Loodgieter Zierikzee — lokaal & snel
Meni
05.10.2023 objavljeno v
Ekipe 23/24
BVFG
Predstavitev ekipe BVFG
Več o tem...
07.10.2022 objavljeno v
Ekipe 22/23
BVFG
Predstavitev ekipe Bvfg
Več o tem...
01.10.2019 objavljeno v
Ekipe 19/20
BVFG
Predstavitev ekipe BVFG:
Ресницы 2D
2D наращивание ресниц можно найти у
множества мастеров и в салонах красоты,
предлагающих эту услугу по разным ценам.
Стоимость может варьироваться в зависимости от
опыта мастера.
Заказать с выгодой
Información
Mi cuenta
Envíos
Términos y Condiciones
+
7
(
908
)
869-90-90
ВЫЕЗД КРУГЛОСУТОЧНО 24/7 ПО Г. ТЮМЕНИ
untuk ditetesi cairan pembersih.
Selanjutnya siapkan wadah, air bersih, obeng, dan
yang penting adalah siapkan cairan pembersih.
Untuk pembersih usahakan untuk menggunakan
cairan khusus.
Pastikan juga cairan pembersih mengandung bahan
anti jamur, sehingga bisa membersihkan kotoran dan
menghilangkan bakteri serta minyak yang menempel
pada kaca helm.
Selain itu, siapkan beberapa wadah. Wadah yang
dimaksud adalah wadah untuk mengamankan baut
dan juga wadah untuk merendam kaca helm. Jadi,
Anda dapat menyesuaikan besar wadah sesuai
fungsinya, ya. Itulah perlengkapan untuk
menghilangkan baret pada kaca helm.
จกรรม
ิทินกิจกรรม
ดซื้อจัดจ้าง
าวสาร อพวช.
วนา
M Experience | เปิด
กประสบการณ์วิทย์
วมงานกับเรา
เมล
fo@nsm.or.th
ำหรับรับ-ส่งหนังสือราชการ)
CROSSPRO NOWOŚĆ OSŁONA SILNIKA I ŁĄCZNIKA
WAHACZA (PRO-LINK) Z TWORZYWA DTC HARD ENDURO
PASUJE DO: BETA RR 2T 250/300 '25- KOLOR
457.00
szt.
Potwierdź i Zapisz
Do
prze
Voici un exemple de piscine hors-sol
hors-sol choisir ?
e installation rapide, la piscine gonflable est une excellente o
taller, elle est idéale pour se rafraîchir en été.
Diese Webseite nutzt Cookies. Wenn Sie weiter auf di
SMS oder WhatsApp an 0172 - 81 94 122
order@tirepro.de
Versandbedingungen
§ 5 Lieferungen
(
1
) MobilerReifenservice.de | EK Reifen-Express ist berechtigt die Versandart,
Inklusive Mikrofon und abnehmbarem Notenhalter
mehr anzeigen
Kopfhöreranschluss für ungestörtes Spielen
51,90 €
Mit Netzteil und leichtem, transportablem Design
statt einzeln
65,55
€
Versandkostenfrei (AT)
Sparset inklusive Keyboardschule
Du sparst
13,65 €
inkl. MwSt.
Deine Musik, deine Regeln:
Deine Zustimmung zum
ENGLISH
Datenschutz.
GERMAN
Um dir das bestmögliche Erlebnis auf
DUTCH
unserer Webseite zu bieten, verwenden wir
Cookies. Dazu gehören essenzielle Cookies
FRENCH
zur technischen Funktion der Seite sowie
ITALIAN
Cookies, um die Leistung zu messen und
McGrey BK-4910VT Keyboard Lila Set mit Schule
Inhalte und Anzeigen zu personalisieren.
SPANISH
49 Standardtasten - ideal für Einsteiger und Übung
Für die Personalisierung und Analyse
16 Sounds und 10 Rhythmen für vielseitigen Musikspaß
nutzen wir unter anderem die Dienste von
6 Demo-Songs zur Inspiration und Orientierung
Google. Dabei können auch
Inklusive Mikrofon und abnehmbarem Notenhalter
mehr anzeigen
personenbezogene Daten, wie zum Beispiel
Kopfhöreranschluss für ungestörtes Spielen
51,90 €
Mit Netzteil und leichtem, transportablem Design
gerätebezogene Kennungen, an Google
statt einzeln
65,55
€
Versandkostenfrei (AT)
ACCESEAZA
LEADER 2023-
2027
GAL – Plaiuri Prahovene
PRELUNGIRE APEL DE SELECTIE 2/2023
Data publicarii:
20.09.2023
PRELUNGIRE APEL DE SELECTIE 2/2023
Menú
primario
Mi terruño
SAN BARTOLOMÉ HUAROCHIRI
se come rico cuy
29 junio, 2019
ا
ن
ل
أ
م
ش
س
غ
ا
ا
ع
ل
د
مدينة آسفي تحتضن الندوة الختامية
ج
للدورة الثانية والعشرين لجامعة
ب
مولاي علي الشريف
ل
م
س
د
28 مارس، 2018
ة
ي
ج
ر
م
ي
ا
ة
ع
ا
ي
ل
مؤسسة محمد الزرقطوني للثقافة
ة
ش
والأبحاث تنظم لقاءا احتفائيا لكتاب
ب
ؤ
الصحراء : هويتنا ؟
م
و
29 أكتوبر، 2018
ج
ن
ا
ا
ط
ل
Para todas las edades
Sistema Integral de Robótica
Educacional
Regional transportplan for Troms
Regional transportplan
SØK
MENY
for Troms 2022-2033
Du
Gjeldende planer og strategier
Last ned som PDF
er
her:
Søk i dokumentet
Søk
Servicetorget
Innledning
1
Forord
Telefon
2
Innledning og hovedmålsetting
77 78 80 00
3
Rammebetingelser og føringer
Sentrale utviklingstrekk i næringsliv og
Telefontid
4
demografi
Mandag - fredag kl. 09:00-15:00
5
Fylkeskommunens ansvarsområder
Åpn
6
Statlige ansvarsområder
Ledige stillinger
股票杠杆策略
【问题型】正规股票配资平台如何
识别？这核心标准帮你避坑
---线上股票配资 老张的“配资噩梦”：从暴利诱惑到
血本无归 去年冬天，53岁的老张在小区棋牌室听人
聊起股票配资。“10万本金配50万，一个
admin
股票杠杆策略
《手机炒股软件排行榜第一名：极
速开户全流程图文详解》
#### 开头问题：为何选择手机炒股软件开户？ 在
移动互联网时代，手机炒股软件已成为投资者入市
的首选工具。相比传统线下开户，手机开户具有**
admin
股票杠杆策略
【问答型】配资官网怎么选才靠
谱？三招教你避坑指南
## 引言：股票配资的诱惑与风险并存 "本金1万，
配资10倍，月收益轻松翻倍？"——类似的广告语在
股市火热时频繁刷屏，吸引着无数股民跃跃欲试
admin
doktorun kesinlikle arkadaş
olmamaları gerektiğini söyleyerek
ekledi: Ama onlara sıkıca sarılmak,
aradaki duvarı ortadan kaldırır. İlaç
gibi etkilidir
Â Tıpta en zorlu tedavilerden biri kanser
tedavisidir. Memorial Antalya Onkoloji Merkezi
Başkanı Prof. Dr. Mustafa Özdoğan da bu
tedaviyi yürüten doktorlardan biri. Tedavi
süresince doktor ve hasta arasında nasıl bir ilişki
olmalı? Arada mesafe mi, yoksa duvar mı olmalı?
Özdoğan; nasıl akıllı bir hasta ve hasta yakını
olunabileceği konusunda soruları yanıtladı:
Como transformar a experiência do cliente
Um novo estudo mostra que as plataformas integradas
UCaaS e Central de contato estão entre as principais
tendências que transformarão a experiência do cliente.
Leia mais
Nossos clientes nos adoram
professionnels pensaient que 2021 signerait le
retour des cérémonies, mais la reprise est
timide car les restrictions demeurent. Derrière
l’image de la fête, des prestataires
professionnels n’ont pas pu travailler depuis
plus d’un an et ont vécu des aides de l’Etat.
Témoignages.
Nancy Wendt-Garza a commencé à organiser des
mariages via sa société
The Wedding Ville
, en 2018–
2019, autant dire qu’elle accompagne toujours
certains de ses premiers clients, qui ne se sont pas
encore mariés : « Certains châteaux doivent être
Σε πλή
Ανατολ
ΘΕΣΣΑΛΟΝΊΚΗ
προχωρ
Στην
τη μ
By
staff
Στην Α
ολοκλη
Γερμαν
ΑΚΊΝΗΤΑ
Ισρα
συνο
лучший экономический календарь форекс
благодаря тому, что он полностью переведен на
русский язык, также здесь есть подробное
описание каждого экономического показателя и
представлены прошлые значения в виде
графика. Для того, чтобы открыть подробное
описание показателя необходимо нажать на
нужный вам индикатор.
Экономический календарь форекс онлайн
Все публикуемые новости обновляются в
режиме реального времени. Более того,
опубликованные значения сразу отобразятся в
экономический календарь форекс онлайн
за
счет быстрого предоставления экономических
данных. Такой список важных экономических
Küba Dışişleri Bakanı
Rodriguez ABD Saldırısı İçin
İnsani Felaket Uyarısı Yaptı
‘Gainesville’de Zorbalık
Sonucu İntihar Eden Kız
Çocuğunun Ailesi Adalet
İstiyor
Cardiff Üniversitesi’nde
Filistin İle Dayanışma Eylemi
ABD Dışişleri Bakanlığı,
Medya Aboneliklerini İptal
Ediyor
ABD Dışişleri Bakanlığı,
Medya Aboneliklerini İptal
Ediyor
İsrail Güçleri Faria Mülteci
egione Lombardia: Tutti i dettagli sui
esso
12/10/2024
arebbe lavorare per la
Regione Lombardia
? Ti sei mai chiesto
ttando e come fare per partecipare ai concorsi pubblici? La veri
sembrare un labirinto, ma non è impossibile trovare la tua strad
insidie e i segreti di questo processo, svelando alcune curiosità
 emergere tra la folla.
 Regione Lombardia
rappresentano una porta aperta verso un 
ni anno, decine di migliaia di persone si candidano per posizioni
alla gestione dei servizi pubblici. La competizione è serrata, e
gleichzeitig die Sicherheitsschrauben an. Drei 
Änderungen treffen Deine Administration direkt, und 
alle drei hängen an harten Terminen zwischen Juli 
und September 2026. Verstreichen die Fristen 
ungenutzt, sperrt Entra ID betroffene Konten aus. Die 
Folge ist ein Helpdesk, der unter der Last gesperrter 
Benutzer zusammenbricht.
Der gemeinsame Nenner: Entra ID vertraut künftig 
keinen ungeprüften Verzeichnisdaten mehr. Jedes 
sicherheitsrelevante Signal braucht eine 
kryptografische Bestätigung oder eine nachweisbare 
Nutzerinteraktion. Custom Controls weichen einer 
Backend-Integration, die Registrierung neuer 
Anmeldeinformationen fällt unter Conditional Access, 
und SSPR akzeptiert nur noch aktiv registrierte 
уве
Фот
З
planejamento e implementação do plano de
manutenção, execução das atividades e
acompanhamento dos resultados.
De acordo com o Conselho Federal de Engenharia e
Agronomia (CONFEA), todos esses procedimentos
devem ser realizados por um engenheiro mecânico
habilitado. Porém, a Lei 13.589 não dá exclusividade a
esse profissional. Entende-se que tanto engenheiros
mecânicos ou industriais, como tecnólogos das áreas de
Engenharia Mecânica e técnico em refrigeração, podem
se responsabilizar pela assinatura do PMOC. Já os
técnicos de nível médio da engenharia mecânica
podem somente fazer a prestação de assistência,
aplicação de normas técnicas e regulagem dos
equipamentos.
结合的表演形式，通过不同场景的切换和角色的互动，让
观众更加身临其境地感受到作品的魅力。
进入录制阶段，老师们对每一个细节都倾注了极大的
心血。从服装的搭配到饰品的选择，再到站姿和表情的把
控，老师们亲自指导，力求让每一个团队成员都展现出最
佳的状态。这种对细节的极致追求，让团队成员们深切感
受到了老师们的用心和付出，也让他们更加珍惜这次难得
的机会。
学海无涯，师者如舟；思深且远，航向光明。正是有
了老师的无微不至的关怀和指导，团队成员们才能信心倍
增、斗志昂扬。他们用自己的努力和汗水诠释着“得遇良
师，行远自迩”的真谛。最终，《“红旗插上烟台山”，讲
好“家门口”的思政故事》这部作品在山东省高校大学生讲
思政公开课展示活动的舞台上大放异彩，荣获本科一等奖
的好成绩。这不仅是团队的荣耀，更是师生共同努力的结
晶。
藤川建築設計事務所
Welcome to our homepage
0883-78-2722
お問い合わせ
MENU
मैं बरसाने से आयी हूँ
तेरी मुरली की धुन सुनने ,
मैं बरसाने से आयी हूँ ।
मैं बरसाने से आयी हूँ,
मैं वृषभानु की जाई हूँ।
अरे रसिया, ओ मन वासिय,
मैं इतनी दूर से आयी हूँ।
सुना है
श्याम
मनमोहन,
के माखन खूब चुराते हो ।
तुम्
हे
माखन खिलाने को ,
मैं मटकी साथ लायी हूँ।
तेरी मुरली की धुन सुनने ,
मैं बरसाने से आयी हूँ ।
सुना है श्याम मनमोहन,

..............................

▶ **TRY IT**: Among the lines of the preceding data, which ones hold the word "pada"? List them.

▶ **TASK OUTPUT**:
pada kaca helm.
menghilangkan baret pada kaca helm.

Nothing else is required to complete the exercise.